Regulatory spotlight on financial services may dim as the economic climate brightens

Andrew Wass

The Libor scandal has inflamed the debate in financial services about the relationship between market practice, the law and the regulatory regime. ‘Market practice’ in this context is the manner in which a market and its participants operate. Its importance lies in ensuring the efficiency and freedom of that market.

Free marketeers argue that markets should be left to police themselves, but the events of 2008 have changed attitudes among policymakers and the public.

Recent events have put the spotlight back on the regulators. The EU Commission plans to criminalise some of the practices that led to market abuse and the Government’s white paper on banking regulation has adopted most of the recommendations of the independent commission.
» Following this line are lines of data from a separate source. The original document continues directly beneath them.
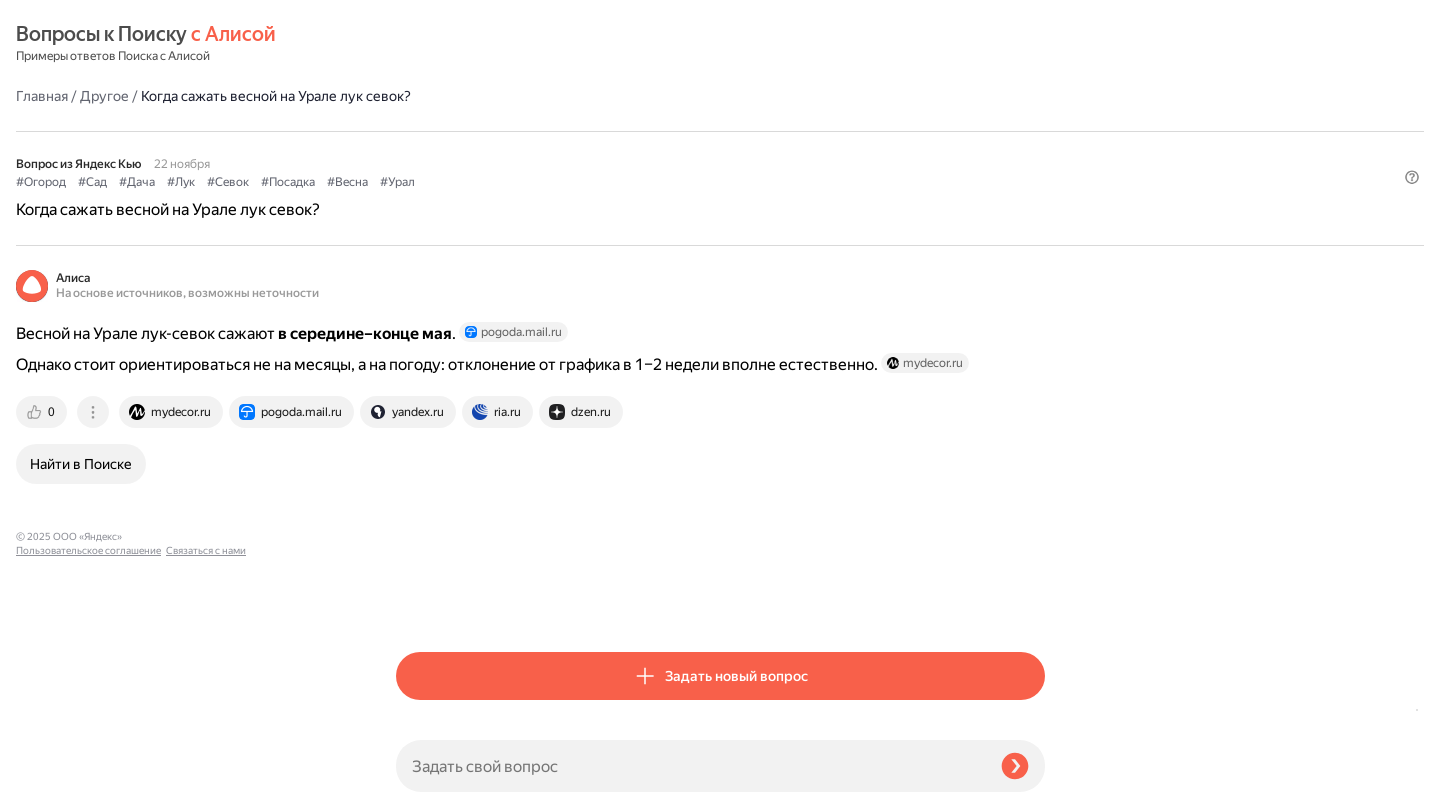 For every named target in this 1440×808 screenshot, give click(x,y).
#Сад (472, 131)
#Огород (421, 131)
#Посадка (668, 131)
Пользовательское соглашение (88, 770)
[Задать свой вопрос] (690, 766)
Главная (422, 44)
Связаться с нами (56, 784)
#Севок (608, 131)
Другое (484, 44)
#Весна (727, 131)
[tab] (423, 397)
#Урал (777, 131)
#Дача (517, 131)
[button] (1033, 164)
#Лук (561, 131) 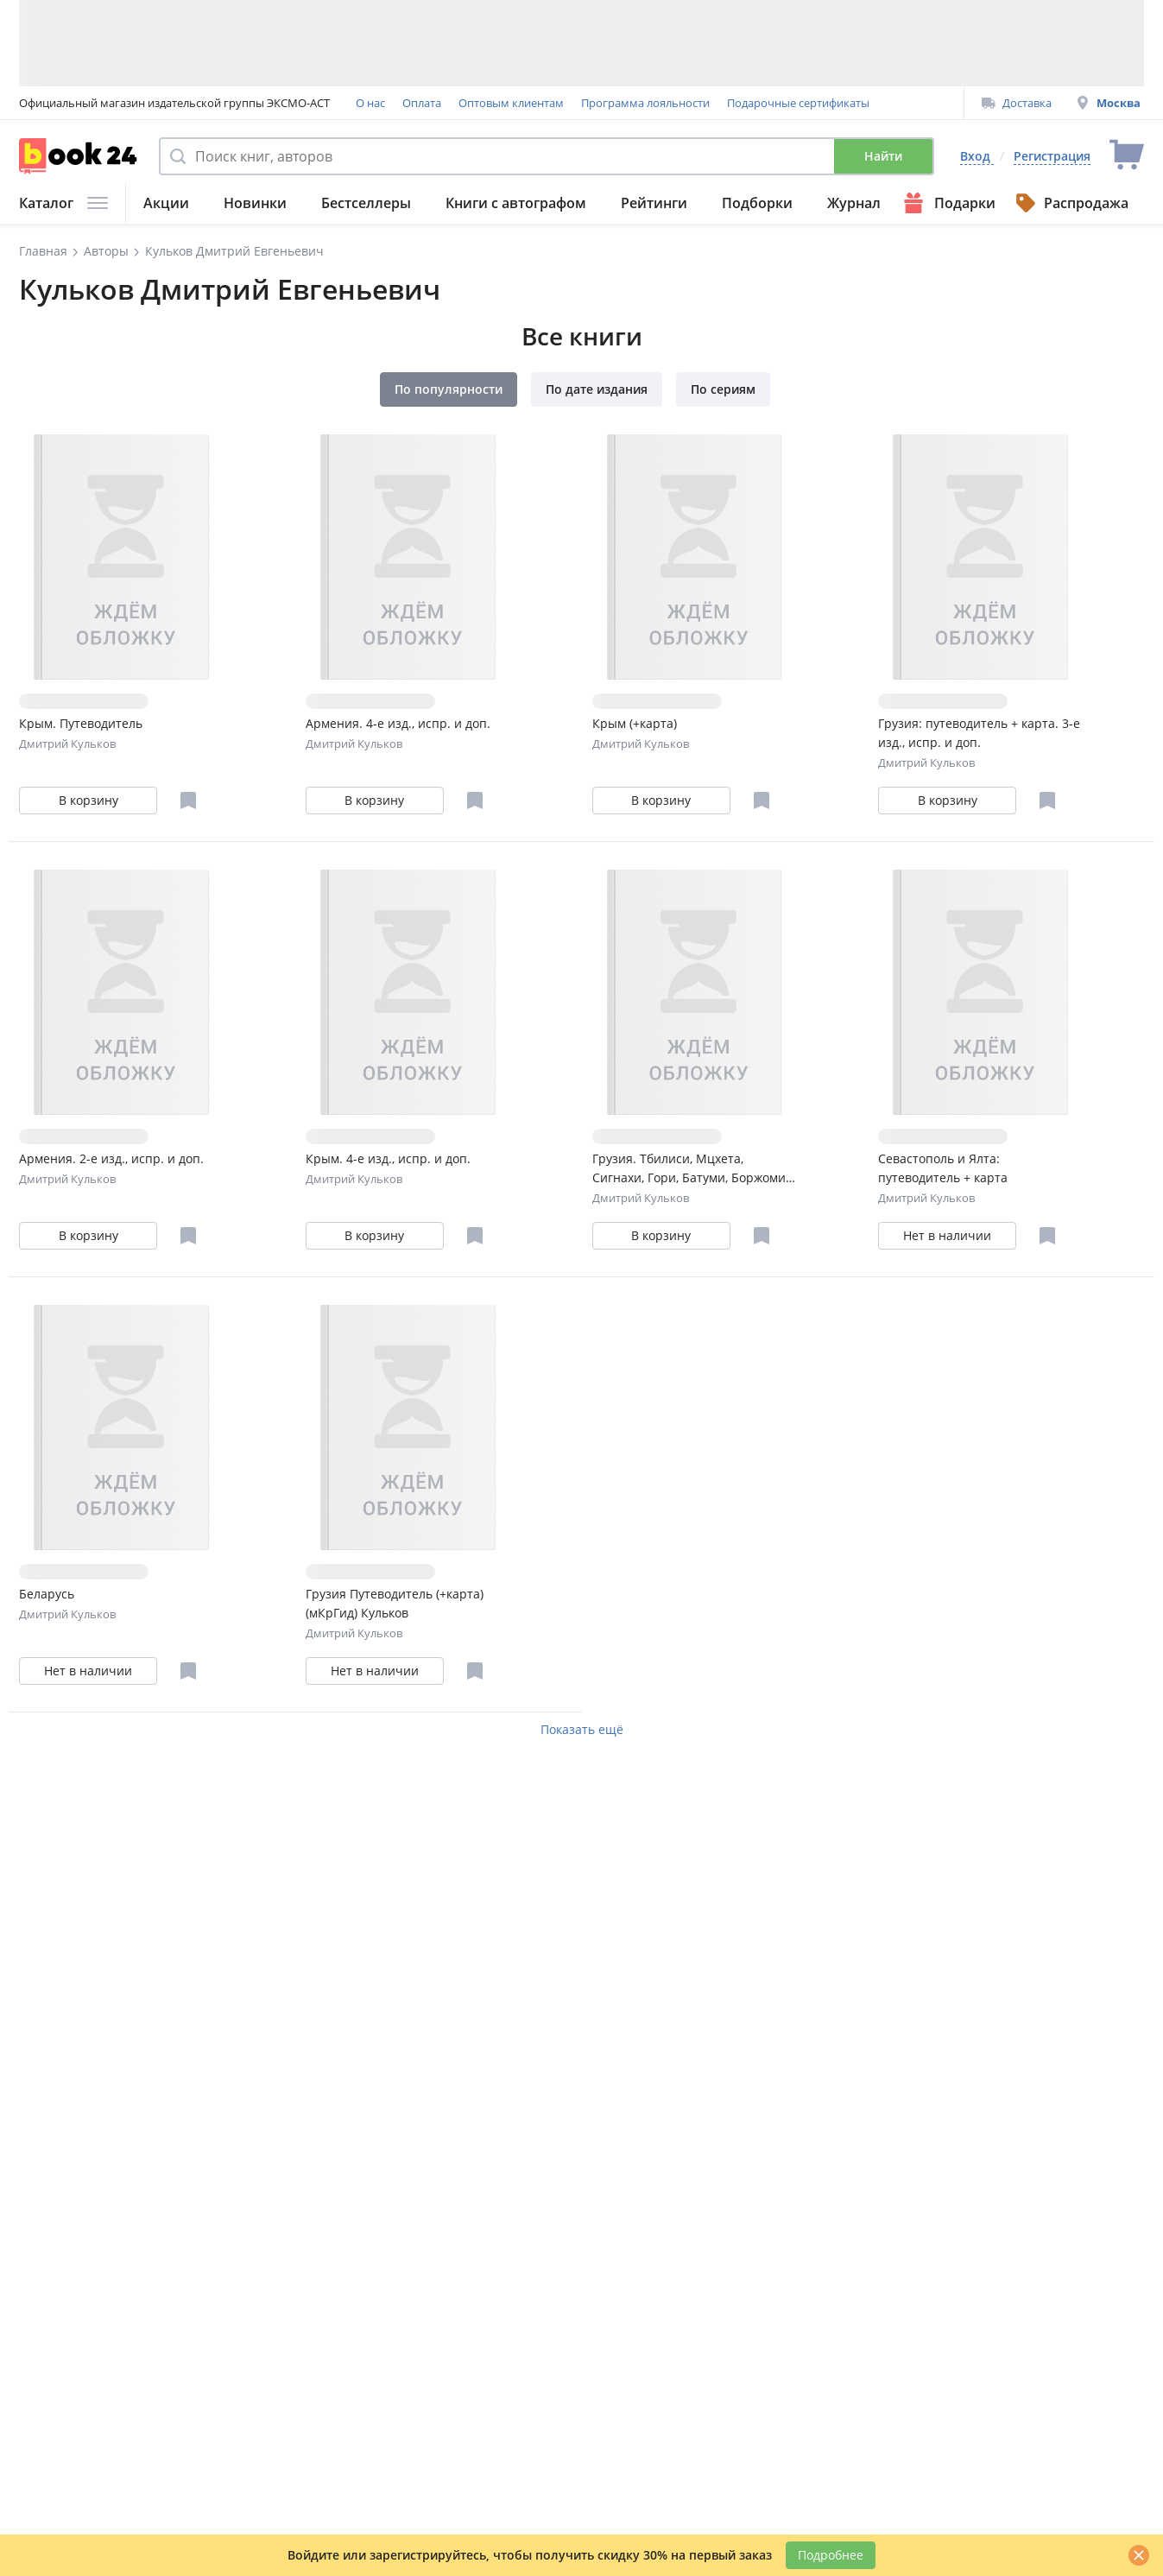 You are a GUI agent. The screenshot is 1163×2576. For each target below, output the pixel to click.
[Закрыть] (1138, 2555)
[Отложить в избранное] (188, 800)
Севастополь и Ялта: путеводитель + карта (943, 1168)
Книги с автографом (516, 202)
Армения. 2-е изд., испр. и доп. (111, 1158)
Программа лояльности (645, 103)
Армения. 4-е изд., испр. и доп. (398, 723)
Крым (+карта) (634, 723)
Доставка (1017, 103)
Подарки (948, 203)
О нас (370, 103)
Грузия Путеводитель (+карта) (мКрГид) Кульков (395, 1603)
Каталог (63, 202)
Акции (166, 202)
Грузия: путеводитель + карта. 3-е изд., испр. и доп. (979, 732)
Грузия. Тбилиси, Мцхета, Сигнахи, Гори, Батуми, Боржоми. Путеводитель (690, 1168)
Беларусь (46, 1593)
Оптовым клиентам (511, 103)
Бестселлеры (366, 202)
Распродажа (1071, 203)
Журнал (854, 202)
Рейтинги (654, 202)
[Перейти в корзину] (1126, 156)
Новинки (255, 202)
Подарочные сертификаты (798, 103)
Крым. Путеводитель (80, 723)
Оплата (421, 103)
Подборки (757, 202)
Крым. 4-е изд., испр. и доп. (388, 1158)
However, with implementation deadlines set for 2014 and 2019 respectively the public appetite for an immediate response may be far from satisfied, begging the question – will the desire for reform have subsided by the time regulators act? And what, if anything, does this mean for the future of ‘market practice’?

Certain wholesale financial markets remain unregulated. These include foreign exchange and the interbank money market. Prior to 2007-08 politicians were advocating less, not more regulation. The FSA’s approach was (and still is) to regulate the participants (traders, brokers), rather than the market.

Even for heavily regulated markets, the English courts can (and occasionally do) ignore market practice and apply the law prescriptively. This can have peculiar consequences. Sometimes, the written contractual terms do not accord with accepted practice because experienced market participants deal with transactions in the way that is most efficacious, knowing their counterparty expects this or is doing the same thing.

But it would be difficult to persuade a court that the course of dealing should be looked at in place of the written terms to establish the implied terms of the contract. In tort, the difficulty lies in not only proving liability against market manipulators but also in establishing that loss that was caused by manipulation that was reasonably forseeable.

There have been a number of reforms implemented since the financial crisis, designed to curtail the bad behaviour of market participants, perhaps most importantly in how individuals are remunerated. Rules set out in the FSA’s remuneration code are designed to prevent staff from being incentivised to take excessive risks. The code has been in force for some 2,500 firms for over a year now, with the top 25 banks and building societies having been covered by the precursor arrangement since 2010.

So far it is not apparent that the code has changed behaviour. It may take a generation of bankers growing up under the new framework before there is a change in culture, and by that time the global economy will hopefully have recovered.

Will politicians of the future be strong and prudent enough to maintain regulatory restrictions in better economic climes in the face of severe pressure from banks that will be complaining about the need to compete internationally?